Directions for this task – Return every line of the data below that includes the string "deputado".

[Saved entries]
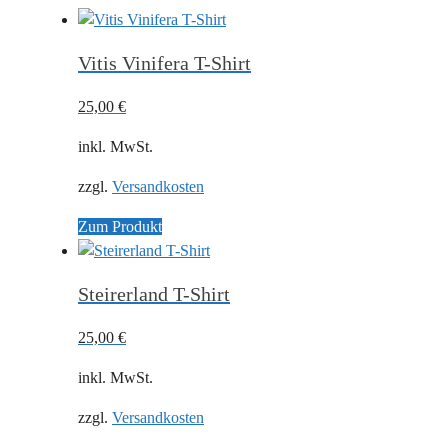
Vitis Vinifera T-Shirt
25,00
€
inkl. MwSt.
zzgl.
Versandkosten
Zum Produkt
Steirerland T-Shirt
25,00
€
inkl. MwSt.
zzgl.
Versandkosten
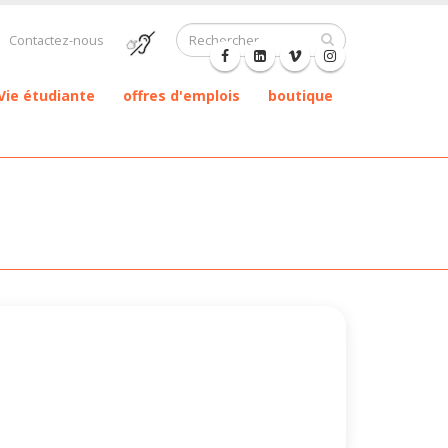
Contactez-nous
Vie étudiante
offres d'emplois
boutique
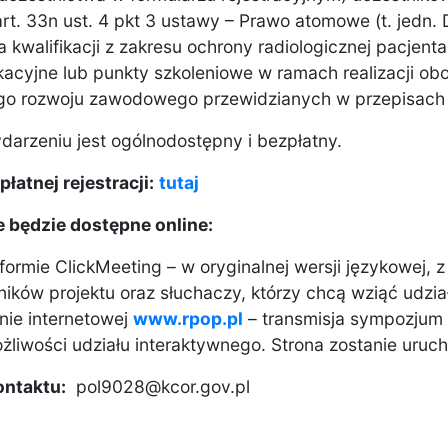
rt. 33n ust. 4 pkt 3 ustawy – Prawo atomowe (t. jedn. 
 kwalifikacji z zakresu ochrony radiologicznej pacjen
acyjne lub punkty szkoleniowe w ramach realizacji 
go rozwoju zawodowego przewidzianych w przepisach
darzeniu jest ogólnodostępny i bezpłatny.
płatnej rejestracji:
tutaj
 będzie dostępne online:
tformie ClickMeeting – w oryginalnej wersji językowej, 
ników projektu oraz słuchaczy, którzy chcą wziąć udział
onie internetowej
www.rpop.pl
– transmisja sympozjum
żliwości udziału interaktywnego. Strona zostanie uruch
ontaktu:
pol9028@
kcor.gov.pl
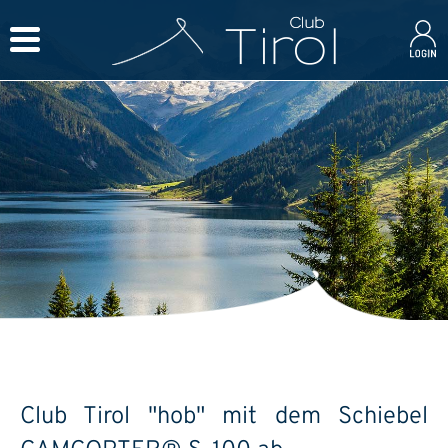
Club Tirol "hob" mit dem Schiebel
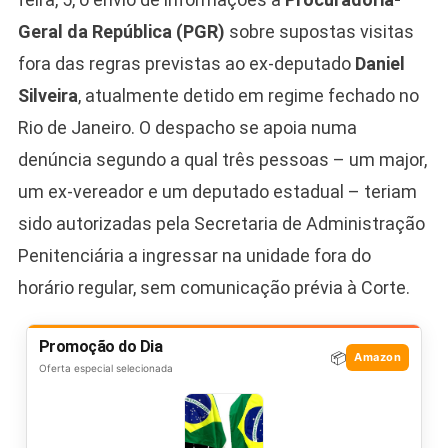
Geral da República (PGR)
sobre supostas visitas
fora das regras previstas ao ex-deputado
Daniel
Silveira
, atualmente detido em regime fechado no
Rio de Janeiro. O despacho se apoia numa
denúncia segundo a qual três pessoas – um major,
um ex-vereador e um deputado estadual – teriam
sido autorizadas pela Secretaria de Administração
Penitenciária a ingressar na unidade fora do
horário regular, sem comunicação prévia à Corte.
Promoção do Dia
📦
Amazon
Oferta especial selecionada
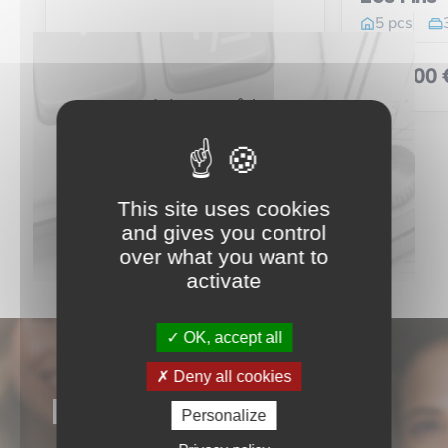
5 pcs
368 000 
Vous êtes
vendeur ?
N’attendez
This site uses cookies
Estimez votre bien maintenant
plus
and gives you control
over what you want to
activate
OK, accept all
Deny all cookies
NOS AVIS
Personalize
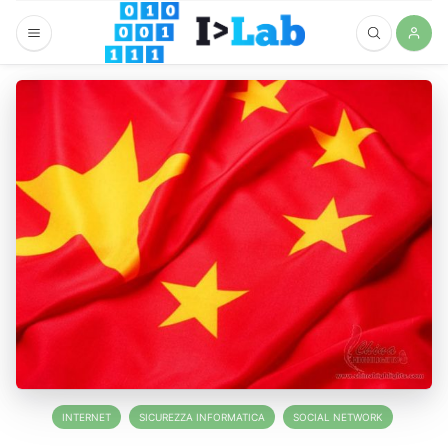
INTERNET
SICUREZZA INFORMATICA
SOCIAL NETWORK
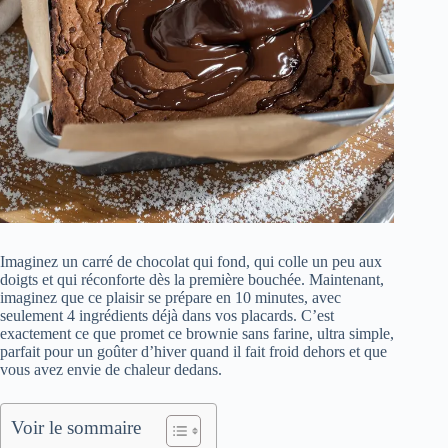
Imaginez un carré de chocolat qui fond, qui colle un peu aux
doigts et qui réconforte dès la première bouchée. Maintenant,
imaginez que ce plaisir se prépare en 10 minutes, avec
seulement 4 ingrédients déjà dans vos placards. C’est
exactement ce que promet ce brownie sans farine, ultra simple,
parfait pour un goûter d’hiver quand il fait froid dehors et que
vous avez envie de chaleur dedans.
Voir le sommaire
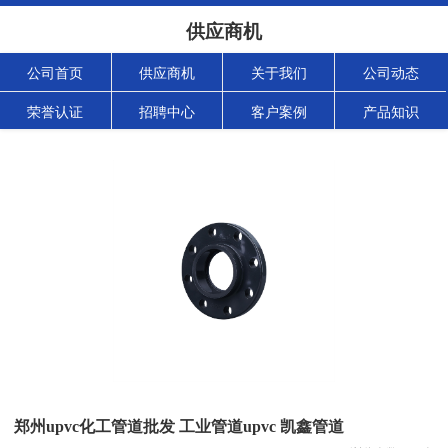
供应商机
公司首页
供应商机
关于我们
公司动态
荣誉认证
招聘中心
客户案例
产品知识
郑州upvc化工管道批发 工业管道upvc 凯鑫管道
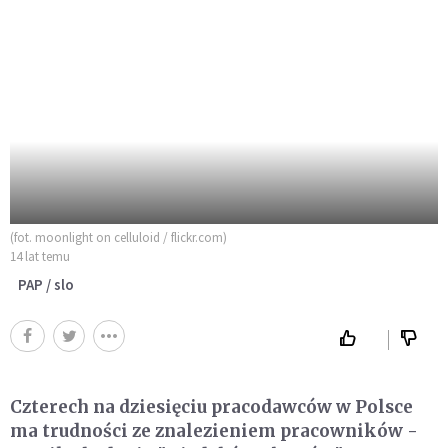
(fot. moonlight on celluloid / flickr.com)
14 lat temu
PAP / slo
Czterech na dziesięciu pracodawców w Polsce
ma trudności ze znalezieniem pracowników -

Your solution –
fora das regras previstas ao ex-deputado
um ex-vereador e um deputado estadual – teriam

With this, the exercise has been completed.